*** PROVIDED INFORMATION
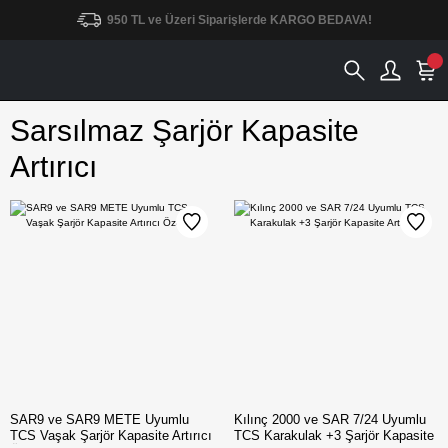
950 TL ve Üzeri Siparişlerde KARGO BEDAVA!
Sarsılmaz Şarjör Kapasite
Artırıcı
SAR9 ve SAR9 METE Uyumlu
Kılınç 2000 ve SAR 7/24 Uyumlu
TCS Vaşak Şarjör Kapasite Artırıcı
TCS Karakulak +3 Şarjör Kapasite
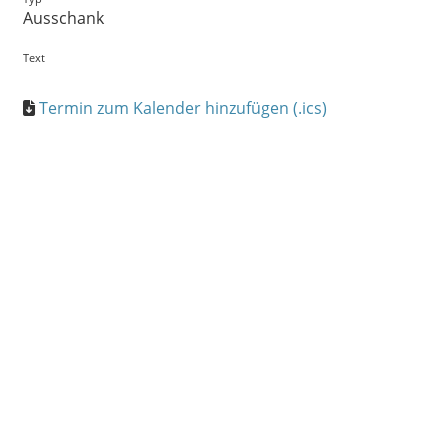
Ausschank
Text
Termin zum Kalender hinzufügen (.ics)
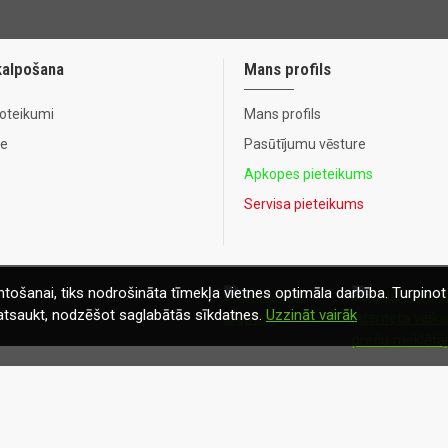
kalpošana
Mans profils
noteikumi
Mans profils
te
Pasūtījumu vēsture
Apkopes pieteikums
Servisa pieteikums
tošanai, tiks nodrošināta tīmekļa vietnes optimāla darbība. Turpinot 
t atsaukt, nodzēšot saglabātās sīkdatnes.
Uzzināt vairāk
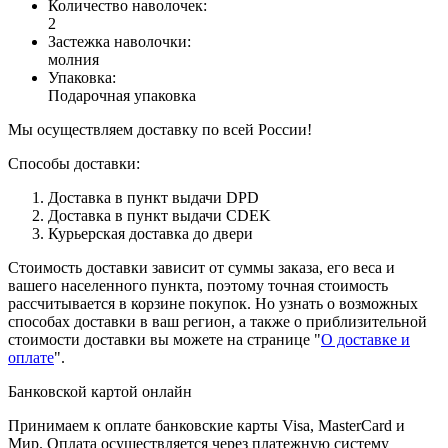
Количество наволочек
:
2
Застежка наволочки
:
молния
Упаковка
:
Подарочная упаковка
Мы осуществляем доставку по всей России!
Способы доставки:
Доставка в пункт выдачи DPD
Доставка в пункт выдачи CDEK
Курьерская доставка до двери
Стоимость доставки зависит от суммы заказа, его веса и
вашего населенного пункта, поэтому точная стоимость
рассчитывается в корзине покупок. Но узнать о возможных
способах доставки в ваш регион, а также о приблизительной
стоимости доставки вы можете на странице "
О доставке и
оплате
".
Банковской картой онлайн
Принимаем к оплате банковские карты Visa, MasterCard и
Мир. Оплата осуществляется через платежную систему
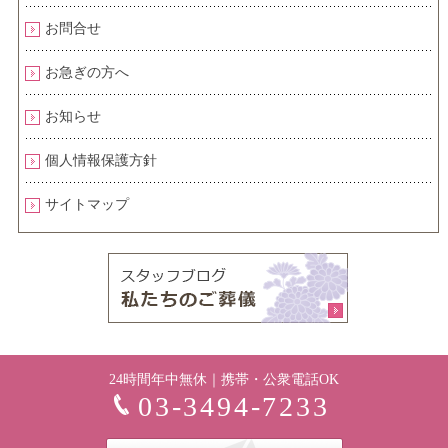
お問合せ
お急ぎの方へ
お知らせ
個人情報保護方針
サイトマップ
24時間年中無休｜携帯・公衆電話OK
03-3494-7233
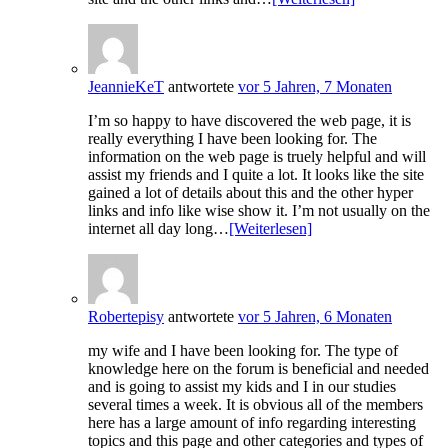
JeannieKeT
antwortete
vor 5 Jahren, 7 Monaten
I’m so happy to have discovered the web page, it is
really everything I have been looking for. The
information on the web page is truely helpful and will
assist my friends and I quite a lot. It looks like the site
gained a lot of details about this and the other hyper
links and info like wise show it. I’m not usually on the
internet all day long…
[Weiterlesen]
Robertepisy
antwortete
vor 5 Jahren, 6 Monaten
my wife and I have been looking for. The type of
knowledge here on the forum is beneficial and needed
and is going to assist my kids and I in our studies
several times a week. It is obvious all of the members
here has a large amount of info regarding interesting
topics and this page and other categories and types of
******
** DIRECTIONS FOR THIS TASK **
Go through the listing above and copy each line where the string "looking" appears.

** WORKED SOLUTION **
really everything I have been looking for. The
my wife and I have been looking for. The type of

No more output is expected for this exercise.